CUDA Tutorial – Warp

CUDA is the language used for programming on NVIDIA GPUs, it is vital for a large number of computing tasks, and yet it is a mystery to a large number of programmers. In this post, we attempt to explain some of the mystery of CUDA and help you understand the special paradigm it requires.

As a language, CUDA’s syntax is extremely similar to C, and you would think that if you knew how to program C, you could program CUDA without any difficulty. But if one were to try to run a code programmed for CPU on GPU, we observe that it is several magnitudes slower than just running it on CPU. This phenomenon is strange, as we would expect the full power of the GPU to make the program faster, but a single thread on a CPU would be considerably faster.

This paradox is due to the change of architecture. The vast majority of programs are written for an architecture that assumes that there are one or several threads and each one executes its given code, often not even being the same code in each thread. This architecture is known as SISD (Single Instruction Single Data) or SIMD (Single Instruction Multiple Data), depending on the instruction set the CPU has, which means that in a CPU a single instruction usually handles one or more data.

Each thread has its own CPU core associated with its own program counter (register that stores the next instruction to be executed in the CPU). Two threads do not share program counters, even if they would execute the same code, they would do so with different program counters.

However, this is not the case with CUDA. Here we have that the smallest processing unit is not the core, it is the SM (Streaming Multiprocessor). An SM has a single program counter, but it does not have a single core. Whereas in the CPU we would see one program counter per core, in a GPU we see multiple cores per SM, that is, multiple cores can only perform the execution dictated by the program counter they share.

For example, we have in the code a simple ‘if’. In this case, the SM would ‘shut down’ the cores that do not pass the ‘if’ and only execute those that do. Once finished, it would execute those that did not pass, since having a single program counter forces only one thread of instructions to be followed at a time. This architecture is called SIMT (Single Instruction Multiple Threads).

This type of architecture is not used for its own sake, but because, natively, it allows for highly parallel code execution. In fact, that is the only way to run the code. If the code did not benefit from this architecture, the GPU would perform very poorly.
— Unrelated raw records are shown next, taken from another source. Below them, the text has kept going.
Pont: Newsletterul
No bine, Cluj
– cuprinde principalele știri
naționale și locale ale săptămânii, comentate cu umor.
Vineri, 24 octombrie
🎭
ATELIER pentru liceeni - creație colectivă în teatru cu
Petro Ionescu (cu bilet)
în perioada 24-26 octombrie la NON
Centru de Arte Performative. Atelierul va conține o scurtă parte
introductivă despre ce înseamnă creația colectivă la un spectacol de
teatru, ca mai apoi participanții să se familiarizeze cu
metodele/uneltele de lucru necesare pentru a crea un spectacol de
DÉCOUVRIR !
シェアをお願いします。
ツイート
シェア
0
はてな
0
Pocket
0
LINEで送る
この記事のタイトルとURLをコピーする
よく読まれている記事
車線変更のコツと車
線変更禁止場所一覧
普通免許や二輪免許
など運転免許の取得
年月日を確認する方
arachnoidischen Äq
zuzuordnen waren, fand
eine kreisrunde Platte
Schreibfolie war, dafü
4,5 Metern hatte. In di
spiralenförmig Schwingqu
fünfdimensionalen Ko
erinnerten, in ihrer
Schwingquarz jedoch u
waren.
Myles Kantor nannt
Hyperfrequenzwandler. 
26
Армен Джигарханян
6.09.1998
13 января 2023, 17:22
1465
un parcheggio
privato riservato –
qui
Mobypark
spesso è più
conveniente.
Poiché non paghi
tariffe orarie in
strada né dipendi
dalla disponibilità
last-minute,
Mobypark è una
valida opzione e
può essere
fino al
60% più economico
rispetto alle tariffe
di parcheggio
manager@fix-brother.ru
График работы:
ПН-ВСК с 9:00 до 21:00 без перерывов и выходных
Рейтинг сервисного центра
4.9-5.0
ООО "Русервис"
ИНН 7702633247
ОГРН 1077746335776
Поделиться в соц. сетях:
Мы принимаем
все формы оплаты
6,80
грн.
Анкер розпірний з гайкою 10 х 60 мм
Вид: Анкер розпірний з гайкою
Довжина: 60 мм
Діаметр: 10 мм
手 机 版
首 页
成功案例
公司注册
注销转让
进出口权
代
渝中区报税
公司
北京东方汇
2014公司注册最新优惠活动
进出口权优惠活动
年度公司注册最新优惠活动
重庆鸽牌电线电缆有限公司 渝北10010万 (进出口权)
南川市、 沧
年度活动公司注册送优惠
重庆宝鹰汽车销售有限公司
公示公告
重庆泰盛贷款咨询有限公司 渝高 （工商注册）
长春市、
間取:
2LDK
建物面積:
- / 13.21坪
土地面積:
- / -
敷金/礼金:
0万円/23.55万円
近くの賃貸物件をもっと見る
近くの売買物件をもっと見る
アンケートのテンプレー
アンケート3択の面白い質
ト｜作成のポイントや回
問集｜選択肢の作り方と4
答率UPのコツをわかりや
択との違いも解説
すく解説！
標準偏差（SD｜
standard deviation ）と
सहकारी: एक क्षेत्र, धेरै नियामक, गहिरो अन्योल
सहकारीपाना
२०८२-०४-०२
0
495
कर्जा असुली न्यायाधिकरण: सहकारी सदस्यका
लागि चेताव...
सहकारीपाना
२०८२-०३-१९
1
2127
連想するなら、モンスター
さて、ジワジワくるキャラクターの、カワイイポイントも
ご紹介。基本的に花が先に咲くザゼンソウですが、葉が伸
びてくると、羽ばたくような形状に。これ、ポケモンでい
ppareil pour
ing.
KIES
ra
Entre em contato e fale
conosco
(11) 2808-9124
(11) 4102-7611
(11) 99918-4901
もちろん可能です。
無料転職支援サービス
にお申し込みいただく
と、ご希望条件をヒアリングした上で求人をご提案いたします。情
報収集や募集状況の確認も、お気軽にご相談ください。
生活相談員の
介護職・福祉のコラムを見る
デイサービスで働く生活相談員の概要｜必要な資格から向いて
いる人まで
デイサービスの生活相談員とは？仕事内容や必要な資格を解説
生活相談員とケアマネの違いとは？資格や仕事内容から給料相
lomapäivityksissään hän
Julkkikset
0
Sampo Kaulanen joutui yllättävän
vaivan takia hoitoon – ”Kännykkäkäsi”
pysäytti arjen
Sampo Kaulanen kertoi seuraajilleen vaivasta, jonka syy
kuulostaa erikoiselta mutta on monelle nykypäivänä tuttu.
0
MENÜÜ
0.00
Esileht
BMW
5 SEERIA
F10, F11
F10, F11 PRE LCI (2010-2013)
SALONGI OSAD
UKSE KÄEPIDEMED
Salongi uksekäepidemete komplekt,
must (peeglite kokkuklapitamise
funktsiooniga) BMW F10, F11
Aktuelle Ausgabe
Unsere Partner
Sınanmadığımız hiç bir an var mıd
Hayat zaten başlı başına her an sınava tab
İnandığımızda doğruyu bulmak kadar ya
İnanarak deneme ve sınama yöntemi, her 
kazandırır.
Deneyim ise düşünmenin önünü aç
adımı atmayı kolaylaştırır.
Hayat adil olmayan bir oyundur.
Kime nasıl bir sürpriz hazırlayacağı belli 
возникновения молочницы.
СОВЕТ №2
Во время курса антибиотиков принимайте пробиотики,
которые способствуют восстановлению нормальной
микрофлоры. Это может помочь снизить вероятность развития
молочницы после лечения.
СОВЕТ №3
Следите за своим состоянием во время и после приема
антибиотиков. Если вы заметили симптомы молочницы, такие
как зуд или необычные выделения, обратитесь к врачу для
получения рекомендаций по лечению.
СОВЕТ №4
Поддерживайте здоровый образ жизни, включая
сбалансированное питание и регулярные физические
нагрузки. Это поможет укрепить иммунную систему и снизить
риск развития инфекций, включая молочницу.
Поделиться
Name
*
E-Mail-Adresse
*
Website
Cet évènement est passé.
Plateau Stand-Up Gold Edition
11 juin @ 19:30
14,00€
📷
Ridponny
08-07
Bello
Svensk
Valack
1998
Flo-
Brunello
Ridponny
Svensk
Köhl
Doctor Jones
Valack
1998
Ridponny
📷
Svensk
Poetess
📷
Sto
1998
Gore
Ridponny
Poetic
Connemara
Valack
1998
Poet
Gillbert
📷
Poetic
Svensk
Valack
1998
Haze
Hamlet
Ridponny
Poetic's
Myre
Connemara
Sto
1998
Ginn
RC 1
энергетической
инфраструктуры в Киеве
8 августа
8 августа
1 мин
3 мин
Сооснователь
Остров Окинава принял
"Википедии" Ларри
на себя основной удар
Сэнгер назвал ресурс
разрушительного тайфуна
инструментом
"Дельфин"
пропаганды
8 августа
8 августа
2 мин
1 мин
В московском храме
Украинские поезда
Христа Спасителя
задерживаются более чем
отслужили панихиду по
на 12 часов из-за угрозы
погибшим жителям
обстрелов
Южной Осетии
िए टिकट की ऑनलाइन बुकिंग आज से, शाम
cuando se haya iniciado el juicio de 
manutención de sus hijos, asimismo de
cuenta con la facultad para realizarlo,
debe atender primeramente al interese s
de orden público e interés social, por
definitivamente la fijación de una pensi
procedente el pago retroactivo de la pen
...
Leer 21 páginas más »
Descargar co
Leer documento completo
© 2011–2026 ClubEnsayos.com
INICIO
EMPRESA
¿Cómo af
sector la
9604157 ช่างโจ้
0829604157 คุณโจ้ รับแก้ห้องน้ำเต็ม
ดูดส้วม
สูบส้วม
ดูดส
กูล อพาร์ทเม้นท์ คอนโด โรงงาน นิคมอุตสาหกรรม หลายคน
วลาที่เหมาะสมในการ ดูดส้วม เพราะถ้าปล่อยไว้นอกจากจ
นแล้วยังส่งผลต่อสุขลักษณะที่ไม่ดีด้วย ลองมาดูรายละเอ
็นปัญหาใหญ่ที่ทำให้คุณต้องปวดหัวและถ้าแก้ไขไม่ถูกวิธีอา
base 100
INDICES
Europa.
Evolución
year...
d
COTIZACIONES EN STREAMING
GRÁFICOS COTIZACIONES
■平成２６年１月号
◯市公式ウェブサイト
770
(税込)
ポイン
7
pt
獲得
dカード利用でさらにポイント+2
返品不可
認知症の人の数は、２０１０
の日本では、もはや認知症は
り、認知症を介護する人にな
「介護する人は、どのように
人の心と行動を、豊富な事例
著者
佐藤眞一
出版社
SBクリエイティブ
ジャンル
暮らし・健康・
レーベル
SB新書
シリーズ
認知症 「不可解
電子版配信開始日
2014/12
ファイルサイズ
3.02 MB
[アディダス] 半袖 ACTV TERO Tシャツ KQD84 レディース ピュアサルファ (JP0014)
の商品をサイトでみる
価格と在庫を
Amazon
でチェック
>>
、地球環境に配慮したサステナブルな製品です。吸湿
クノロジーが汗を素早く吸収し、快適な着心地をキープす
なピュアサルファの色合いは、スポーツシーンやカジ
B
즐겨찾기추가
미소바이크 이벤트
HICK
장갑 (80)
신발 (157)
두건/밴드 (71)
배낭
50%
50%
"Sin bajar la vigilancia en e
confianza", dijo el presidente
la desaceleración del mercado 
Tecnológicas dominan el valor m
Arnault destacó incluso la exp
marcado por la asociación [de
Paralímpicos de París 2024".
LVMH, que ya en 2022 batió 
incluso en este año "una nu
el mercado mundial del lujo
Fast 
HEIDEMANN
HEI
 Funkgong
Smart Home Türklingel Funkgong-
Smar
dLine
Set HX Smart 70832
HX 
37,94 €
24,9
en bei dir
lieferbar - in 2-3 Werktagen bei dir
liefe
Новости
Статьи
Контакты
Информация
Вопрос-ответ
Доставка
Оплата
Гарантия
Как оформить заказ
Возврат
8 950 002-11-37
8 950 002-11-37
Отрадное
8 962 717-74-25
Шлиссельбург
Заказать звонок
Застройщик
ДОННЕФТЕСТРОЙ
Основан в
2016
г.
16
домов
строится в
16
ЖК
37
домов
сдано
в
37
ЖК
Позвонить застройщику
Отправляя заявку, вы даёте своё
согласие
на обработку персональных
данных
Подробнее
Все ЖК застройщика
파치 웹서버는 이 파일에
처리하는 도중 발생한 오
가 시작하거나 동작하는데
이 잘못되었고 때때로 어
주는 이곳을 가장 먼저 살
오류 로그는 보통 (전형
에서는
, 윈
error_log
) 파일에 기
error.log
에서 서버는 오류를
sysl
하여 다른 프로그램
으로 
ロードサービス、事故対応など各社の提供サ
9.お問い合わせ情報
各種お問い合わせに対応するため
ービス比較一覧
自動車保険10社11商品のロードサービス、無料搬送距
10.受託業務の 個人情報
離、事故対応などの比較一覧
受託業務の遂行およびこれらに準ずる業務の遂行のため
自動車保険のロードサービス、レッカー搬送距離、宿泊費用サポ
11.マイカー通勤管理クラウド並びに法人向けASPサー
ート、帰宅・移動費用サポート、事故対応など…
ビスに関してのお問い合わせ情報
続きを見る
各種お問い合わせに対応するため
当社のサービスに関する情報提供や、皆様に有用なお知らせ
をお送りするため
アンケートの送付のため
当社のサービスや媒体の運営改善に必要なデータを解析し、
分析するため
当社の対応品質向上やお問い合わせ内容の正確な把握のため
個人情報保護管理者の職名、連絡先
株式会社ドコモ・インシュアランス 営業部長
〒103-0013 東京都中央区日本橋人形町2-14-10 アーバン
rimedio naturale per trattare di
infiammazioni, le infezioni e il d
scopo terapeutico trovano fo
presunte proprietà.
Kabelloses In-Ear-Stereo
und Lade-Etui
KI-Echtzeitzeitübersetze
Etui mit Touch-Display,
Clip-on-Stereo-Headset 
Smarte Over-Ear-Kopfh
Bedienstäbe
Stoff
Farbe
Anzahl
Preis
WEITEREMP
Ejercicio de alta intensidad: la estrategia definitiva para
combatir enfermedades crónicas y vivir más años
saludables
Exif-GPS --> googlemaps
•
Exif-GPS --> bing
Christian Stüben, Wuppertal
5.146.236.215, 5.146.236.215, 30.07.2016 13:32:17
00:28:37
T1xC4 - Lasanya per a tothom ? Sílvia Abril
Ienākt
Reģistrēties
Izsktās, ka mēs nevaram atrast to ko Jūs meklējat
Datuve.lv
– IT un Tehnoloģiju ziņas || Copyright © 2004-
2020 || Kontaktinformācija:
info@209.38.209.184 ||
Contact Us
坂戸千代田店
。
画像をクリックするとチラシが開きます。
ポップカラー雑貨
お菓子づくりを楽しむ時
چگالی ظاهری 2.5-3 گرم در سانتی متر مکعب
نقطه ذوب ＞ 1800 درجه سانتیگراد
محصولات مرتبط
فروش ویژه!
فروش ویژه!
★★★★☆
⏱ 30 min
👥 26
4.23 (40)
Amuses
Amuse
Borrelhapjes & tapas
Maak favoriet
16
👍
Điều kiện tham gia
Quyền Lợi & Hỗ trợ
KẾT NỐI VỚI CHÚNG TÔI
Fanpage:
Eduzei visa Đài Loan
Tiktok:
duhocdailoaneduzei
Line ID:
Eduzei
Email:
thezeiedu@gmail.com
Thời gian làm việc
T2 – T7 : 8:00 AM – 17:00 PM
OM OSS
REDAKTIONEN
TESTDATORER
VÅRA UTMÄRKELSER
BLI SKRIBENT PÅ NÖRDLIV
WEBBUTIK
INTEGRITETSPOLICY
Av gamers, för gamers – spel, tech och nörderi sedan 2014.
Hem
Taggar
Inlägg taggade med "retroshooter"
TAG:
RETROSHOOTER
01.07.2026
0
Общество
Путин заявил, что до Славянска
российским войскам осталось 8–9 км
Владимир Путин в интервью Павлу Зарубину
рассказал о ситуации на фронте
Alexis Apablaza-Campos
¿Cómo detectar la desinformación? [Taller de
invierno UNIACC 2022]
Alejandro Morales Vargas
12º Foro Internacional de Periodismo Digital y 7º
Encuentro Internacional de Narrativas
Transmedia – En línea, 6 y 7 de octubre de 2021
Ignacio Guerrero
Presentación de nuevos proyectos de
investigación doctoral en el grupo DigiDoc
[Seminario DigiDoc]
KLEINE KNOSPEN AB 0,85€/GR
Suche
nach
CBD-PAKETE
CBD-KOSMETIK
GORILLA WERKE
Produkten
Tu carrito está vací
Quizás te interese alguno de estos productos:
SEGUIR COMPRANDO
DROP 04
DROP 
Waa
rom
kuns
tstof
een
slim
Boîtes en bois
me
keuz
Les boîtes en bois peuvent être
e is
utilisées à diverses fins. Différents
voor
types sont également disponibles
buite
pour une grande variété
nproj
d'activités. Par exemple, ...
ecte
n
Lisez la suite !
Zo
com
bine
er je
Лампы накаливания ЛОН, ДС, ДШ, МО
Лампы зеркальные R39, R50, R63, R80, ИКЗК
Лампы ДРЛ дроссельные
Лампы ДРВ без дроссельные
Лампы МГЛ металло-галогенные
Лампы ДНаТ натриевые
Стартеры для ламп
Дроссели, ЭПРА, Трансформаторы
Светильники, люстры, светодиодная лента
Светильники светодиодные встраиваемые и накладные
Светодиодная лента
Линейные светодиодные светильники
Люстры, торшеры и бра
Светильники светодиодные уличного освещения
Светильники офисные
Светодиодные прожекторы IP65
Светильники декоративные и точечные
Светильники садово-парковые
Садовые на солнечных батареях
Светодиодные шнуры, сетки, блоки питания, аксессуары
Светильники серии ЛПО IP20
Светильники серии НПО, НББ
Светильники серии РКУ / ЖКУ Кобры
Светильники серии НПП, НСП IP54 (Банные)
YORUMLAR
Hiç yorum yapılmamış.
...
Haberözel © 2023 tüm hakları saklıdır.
In the following image we show the architecture of an SM, specifically FERMI’s CUDA architecture. We can see how the warp has a ‘file register’ (where the variables declared in the code are stored), an L1 cache (which we usually call ‘shared memory’ and is mainly and directly managed by the code itself), an interconnection network (which allows several threads inside a warp to talk to each other) and several cores.

Each core is assigned a thread and, as we can see, in this specific architecture there are two sets of 16 cores, being able to split the warp into something called ‘half-warp’. This is mainly due to backwards compatibility with pre-FERMI architectures, where warps were 16-core. It also has 16 LD/ST (load/store units), allowing 16 threads to read and write to memory at the same time. And finally, 4 SFU (Special Function Unit) units that offer the possibility of executing special functions such as cos, sin or tan, among others.

Architecture of an SM

Because of this architecture, it is necessary to create a hierarchy to separate threads from each other. To do this, a 3-level system is used: first we have the threads, then the thread blocks and finally the grid.

This hierarchy indicates which resources the threads can share. For example, threads within the same warp can share everything using the interconnect network, but threads within the same thread block can only share shared memory (a type of user-controlled cache), while threads in different blocks do not share anything.

While this hierarchy is interesting, in this post we will focus on the lowest level of the hierarchy, the warps. These are the minimum unit of execution, that is, when threads are executed, they are executed inside a warp and a warp is executed, in turn, in a SM.

What is a Warp in CUDA?

A warp currently consists of 32 threads, although in older GPU architectures we can see warps of 16 threads. These 32 threads share a single program counter, which means that they execute the same instruction at the same time.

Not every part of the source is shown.